The above form can now be lowered to the fully imperative form (see
[test](https://github.com/tensorflow/mlir-hlo/blob/af14e1ded33c3164d4418c5d234b5b346b6d017c/tests/rank-specialization.mlir#L22)
for example).

```mlir
func.func @matmul_shape3(%lhs: tensor<*xf32>, %lhs: tensor<*xf32>) -> tensor<?xindex> {
  %c1 = arith.constant 1 : index
  %c2 = arith.constant 2 : index
  %lhs_shape = shape.shape_of %lhs : tensor<*xf32> -> tensor<?xindex>
  %rhs_shape = shape.shape_of %rhs : tensor<*xf32> -> tensor<?xindex>
  %lhs_rank = shape.rank %lhs_shape : tensor<?xindex> -> tensor<index>
  %rhs_rank = shape.rank %rhs_shape : tensor<?xindex> -> tensor<index>
  %w1 = shape.shape_eq %lhs_rank, %rhs_rank
  %w2 = shape.shape_eq %c2, %lhs_rank
  %w3 = and %w1, %w2
  assert %w3, "requires rank 2 operands"
  %l0, %l1 = shape.split_at(%lhs_shape, %c1) : tensor<?xindex>
  %r0, %r1 = shape.split_at(%rhs_shape, %c1) : tensor<?xindex>
  %w4 = shape.eq %l1, %r0
  assert %w4, "inner dimensions required to match"
  %res = concat(%l0, %r1)
  return %res
}
```

*   In this case form 3 is as easy and closer to form 1 (but only as no
    reordering was required).
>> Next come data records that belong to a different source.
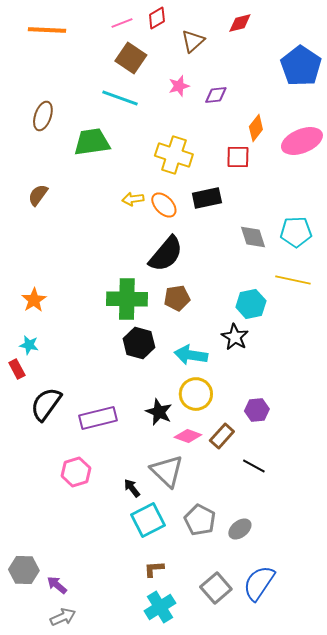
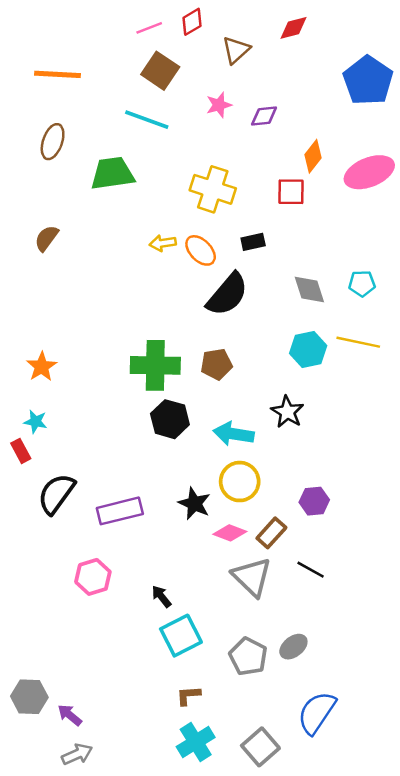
orange line: (47, 30) -> (57, 74), moved
black rectangle: (207, 198) -> (253, 242), size x0.7
cyan pentagon: (296, 232) -> (362, 283), size x0.7
black semicircle: (166, 254) -> (227, 294), moved
cyan hexagon: (251, 304) -> (308, 349), moved
gray triangle: (167, 471) -> (252, 577), moved
gray pentagon: (200, 520) -> (248, 656), moved
gray square: (216, 588) -> (260, 747), moved

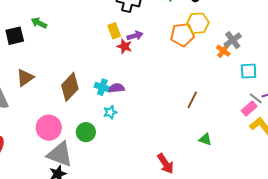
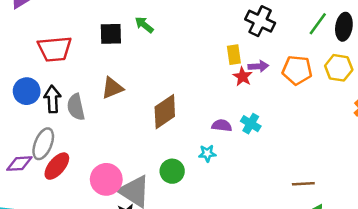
orange pentagon: (182, 35) -> (297, 70), moved
cyan cross: (102, 87) -> (251, 124), moved
brown line: (192, 100) -> (303, 184), moved, turned 48
pink circle: (49, 128) -> (106, 179), moved

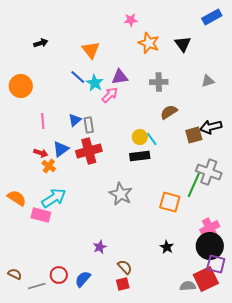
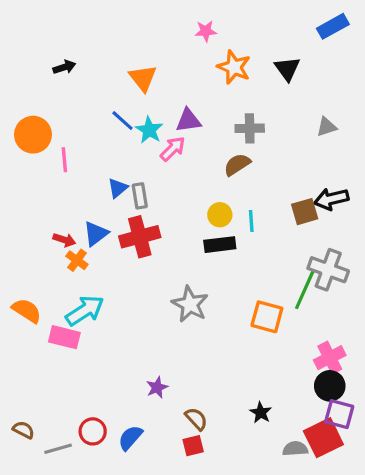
brown semicircle: (169, 112) -> (237, 164), moved
pink line: (43, 121) -> (64, 160), moved
cyan line: (152, 139) -> (251, 221), moved, turned 32
black circle: (210, 246) -> (330, 386), size x0.7
black star: (167, 247) -> (261, 413), moved

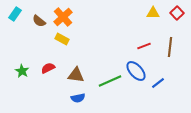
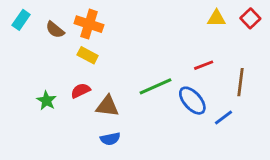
orange cross: (63, 17) -> (89, 24), turned -30
brown line: (170, 47) -> (240, 82), moved
red semicircle: (48, 68) -> (80, 91), moved
green star: (22, 71) -> (46, 101), moved
green line: (110, 81) -> (156, 86), moved

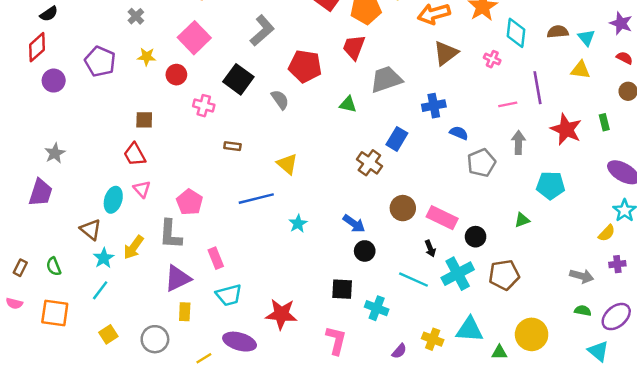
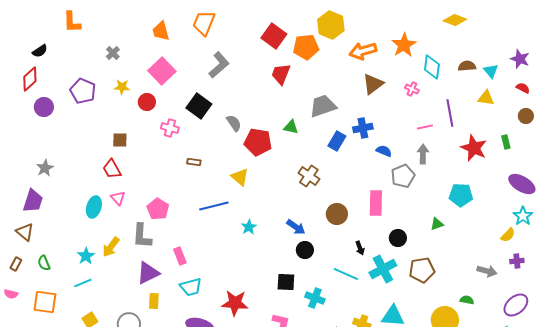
red trapezoid: (354, 47) -> (281, 74), moved
red pentagon: (305, 66) -> (258, 142), moved
blue rectangle: (397, 139) -> (337, 141), moved
gray arrow: (518, 143) -> (423, 154), moved
pink rectangle: (442, 218) -> (376, 203), moved, turned 65
brown triangle: (91, 230) -> (25, 232), moved
cyan line: (100, 290) -> (83, 283), turned 30
green semicircle: (583, 311) -> (467, 300), moved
So it is a good question if the frontend authoring
    language could be more similar to the imperative form (under discussion).
*   The above form presented here is an intermittent form during a lowering
    pass. If used as input we would need to restrict the optimizations on it as
    the `shape` dialect operations are no longer connected by producer-consumer
    to enforce guard checking.

The above could be further lowered by using `tensor.dim`, `tensor.from_elements`
etc (or one could even lower these by way of, say, MHLO or TOSA dialect).

[^wip_form1]: This form is least use inside the current workflows and needs more work. In particular in the example we use `shape_func` where in the code we instead use standard func as first form 1 isn't used explicitly.